Start of SOURCE INFORMATION

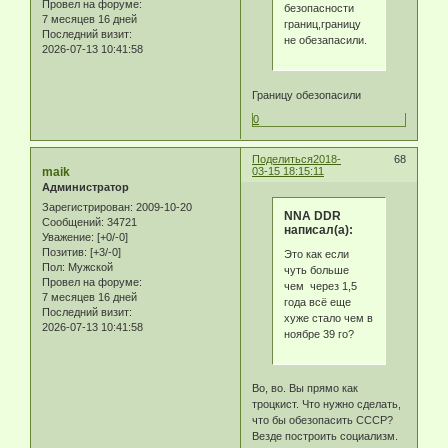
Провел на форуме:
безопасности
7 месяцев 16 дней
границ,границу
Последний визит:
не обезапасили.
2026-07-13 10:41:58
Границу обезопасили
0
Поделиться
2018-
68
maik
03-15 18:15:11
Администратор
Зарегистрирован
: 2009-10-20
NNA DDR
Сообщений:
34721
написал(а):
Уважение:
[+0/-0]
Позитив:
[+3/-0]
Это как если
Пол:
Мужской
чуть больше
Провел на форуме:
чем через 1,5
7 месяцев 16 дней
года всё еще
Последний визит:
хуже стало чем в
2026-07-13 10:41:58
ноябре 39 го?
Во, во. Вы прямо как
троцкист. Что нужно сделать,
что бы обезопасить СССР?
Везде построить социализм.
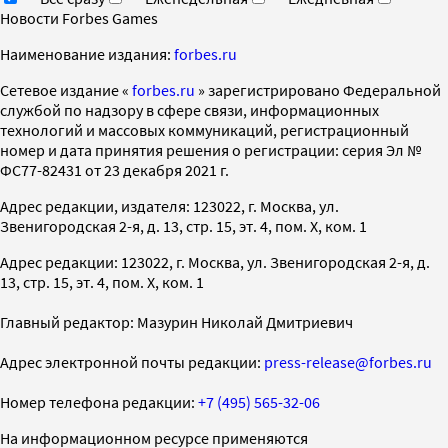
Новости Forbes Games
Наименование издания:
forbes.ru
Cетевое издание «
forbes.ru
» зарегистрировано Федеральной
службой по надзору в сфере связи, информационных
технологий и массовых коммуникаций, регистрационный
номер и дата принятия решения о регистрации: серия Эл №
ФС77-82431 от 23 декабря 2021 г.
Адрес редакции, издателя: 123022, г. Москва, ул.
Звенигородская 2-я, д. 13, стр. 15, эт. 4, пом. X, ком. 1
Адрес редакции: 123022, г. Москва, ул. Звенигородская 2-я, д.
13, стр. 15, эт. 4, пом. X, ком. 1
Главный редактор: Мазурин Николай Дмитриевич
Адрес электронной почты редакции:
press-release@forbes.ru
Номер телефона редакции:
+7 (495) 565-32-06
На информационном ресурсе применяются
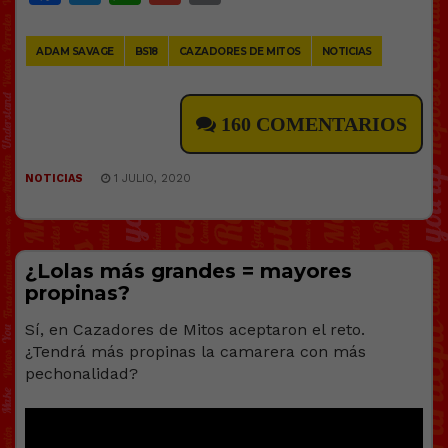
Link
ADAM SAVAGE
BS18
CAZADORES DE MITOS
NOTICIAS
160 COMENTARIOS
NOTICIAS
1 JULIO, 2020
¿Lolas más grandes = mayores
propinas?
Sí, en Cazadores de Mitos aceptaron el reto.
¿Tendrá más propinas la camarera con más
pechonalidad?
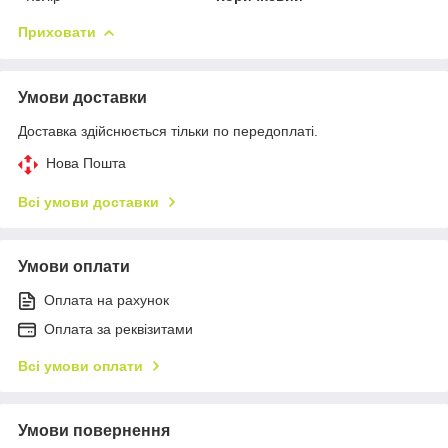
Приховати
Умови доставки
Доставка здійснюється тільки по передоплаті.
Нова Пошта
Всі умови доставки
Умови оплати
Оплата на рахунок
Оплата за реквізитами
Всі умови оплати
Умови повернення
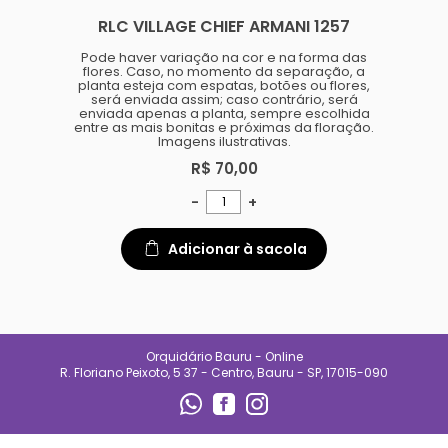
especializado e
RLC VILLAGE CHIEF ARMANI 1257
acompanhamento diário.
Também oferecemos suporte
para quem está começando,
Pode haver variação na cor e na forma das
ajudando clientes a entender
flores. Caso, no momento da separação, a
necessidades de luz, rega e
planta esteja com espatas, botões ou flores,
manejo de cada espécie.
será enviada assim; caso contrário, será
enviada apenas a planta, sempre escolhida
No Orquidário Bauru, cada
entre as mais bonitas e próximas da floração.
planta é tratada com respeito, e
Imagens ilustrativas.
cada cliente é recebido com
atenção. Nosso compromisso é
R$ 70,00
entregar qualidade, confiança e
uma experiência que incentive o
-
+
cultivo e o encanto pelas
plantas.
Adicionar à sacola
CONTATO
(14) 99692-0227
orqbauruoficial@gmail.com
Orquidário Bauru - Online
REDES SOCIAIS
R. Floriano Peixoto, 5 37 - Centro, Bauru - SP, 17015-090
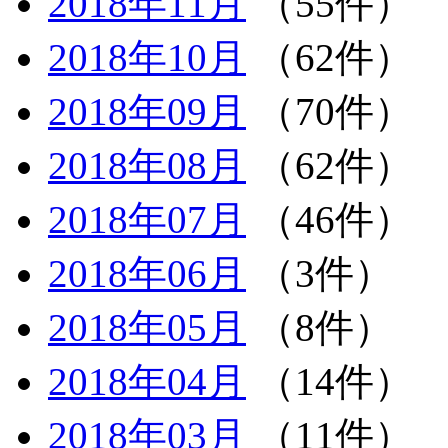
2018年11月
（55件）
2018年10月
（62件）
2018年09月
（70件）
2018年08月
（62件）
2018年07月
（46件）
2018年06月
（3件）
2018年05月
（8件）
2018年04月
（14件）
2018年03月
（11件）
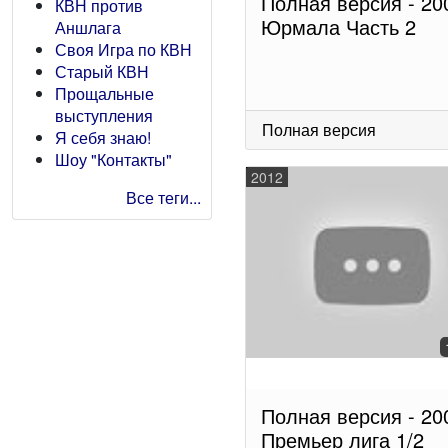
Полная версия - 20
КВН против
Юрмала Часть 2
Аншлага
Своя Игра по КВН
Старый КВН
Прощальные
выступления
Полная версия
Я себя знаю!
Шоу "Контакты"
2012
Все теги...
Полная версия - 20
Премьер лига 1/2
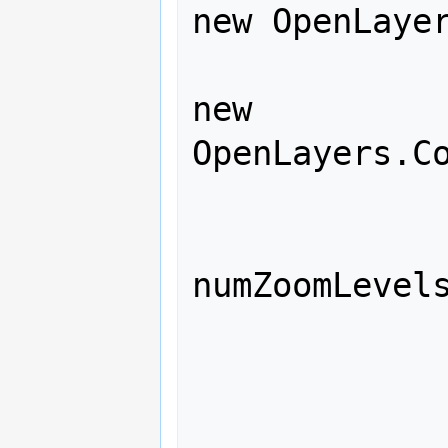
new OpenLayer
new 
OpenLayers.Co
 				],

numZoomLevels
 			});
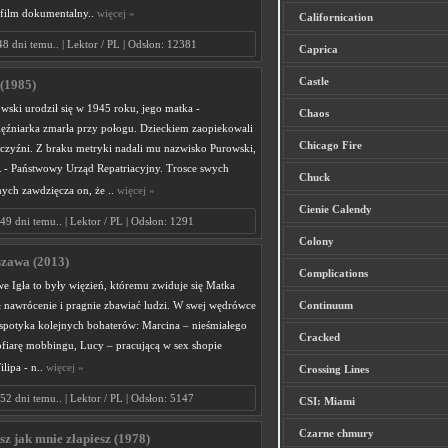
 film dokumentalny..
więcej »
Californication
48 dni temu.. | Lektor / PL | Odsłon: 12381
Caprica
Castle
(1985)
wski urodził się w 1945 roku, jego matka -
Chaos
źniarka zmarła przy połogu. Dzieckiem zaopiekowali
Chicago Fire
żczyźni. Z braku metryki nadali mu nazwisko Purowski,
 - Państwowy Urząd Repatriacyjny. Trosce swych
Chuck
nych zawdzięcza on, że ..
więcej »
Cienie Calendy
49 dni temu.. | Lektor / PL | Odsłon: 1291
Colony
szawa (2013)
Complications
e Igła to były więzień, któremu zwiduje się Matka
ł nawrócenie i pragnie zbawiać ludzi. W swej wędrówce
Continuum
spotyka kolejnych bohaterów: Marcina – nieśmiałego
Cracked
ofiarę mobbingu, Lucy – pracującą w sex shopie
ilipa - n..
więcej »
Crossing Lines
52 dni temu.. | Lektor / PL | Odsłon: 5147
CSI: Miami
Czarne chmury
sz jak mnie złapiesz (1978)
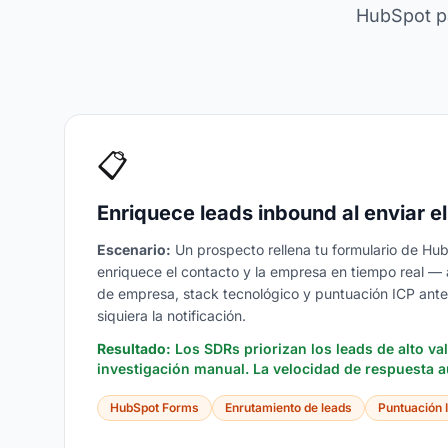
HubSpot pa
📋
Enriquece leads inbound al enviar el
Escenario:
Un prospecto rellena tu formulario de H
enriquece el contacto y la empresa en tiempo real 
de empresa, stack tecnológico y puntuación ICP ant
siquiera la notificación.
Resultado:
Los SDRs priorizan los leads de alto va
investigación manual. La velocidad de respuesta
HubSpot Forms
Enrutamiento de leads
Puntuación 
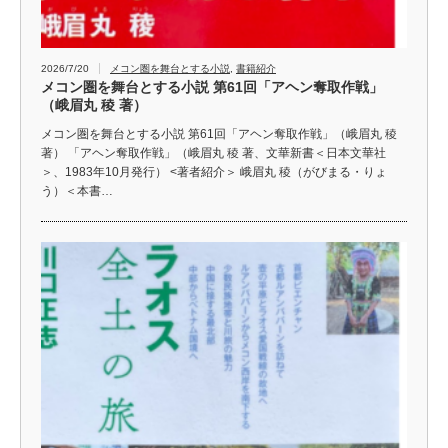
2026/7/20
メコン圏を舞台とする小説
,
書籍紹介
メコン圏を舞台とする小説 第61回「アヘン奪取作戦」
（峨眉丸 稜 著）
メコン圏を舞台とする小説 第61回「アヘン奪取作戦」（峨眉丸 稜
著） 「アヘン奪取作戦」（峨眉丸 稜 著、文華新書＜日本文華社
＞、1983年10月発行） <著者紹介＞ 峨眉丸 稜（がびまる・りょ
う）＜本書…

End of SOURCE INFORMATION

TASK ITEM: Starting with the top line, write out all the data above exactly; keep the pictures out.

ANSWER FOR THE TASK:
Провел на форуме:
безопасности
7 месяцев 16 дней
границ,границу
Последний визит:
не обезапасили.
2026-07-13 10:41:58
Границу обезопасили
0
Поделиться
2018-
68
maik
03-15 18:15:11
Администратор
Зарегистрирован
: 2009-10-20
NNA DDR
Сообщений:
34721
написал(а):
Уважение:
[+0/-0]
Позитив:
[+3/-0]
Это как если
Пол:
Мужской
чуть больше
Провел на форуме:
чем через 1,5
7 месяцев 16 дней
года всё еще
Последний визит:
хуже стало чем в
2026-07-13 10:41:58
ноябре 39 го?
Во, во. Вы прямо как
троцкист. Что нужно сделать,
что бы обезопасить СССР?
Везде построить социализм.
Новости Forbes Games
Наименование издания:
forbes.ru
Cетевое издание «
forbes.ru
» зарегистрировано Федеральной
службой по надзору в сфере связи, информационных
технологий и массовых коммуникаций, регистрационный
номер и дата принятия решения о регистрации: серия Эл №
ФС77-82431 от 23 декабря 2021 г.
Адрес редакции, издателя: 123022, г. Москва, ул.
Звенигородская 2-я, д. 13, стр. 15, эт. 4, пом. X, ком. 1
Адрес редакции: 123022, г. Москва, ул. Звенигородская 2-я, д.
13, стр. 15, эт. 4, пом. X, ком. 1
Главный редактор: Мазурин Николай Дмитриевич
Адрес электронной почты редакции:
press-release@forbes.ru
Номер телефона редакции:
+7 (495) 565-32-06
На информационном ресурсе применяются
Link
ADAM SAVAGE
BS18
CAZADORES DE MITOS
NOTICIAS
160 COMENTARIOS
NOTICIAS
1 JULIO, 2020
¿Lolas más grandes = mayores
propinas?
Sí, en Cazadores de Mitos aceptaron el reto.
¿Tendrá más propinas la camarera con más
pechonalidad?
Приховати
Умови доставки
Доставка здійснюється тільки по передоплаті.
Нова Пошта
Всі умови доставки
Умови оплати
Оплата на рахунок
Оплата за реквізитами
Всі умови оплати
Умови повернення
especializado e
RLC VILLAGE CHIEF ARMANI 1257
acompanhamento diário.
Também oferecemos suporte
para quem está começando,
Pode haver variação na cor e na forma das
ajudando clientes a entender
flores. Caso, no momento da separação, a
necessidades de luz, rega e
planta esteja com espatas, botões ou flores,
manejo de cada espécie.
será enviada assim; caso contrário, será
enviada apenas a planta, sempre escolhida
No Orquidário Bauru, cada
entre as mais bonitas e próximas da floração.
planta é tratada com respeito, e
Imagens ilustrativas.
cada cliente é recebido com
atenção. Nosso compromisso é
R$ 70,00
entregar qualidade, confiança e
uma experiência que incentive o
-
+
cultivo e o encanto pelas
plantas.
Adicionar à sacola
CONTATO
(14) 99692-0227
orqbauruoficial@gmail.com
Orquidário Bauru - Online
REDES SOCIAIS
R. Floriano Peixoto, 5 37 - Centro, Bauru - SP, 17015-090
2018年11月
（55件）
2018年10月
（62件）
2018年09月
（70件）
2018年08月
（62件）
2018年07月
（46件）
2018年06月
（3件）
2018年05月
（8件）
2018年04月
（14件）
2018年03月
（11件）
Полная версия - 20
КВН против
Юрмала Часть 2
Аншлага
Своя Игра по КВН
Старый КВН
Прощальные
выступления
Полная версия
Я себя знаю!
Шоу "Контакты"
2012
Все теги...
Полная версия - 20
Премьер лига 1/2
new OpenLayer
new 
OpenLayers.Co
 				],

numZoomLevels
 			});
 film dokumentalny..
więcej »
Californication
48 dni temu.. | Lektor / PL | Odsłon: 12381
Caprica
Castle
(1985)
wski urodził się w 1945 roku, jego matka -
Chaos
źniarka zmarła przy połogu. Dzieckiem zaopiekowali
Chicago Fire
żczyźni. Z braku metryki nadali mu nazwisko Purowski,
 - Państwowy Urząd Repatriacyjny. Trosce swych
Chuck
nych zawdzięcza on, że ..
więcej »
Cienie Calendy
49 dni temu.. | Lektor / PL | Odsłon: 1291
Colony
szawa (2013)
Complications
e Igła to były więzień, któremu zwiduje się Matka
ł nawrócenie i pragnie zbawiać ludzi. W swej wędrówce
Continuum
spotyka kolejnych bohaterów: Marcina – nieśmiałego
Cracked
ofiarę mobbingu, Lucy – pracującą w sex shopie
ilipa - n..
więcej »
Crossing Lines
52 dni temu.. | Lektor / PL | Odsłon: 5147
CSI: Miami
Czarne chmury
sz jak mnie złapiesz (1978)
HubSpot pa
📋
Enriquece leads inbound al enviar el
Escenario:
Un prospecto rellena tu formulario de H
enriquece el contacto y la empresa en tiempo real 
de empresa, stack tecnológico y puntuación ICP ant
siquiera la notificación.
Resultado:
Los SDRs priorizan los leads de alto va
investigación manual. La velocidad de respuesta
HubSpot Forms
Enrutamiento de leads
Puntuación 
2026/7/20
メコン圏を舞台とする小説
,
書籍紹介
メコン圏を舞台とする小説 第61回「アヘン奪取作戦」
（峨眉丸 稜 著）
メコン圏を舞台とする小説 第61回「アヘン奪取作戦」（峨眉丸 稜
著） 「アヘン奪取作戦」（峨眉丸 稜 著、文華新書＜日本文華社
＞、1983年10月発行） <著者紹介＞ 峨眉丸 稜（がびまる・りょ
う）＜本書…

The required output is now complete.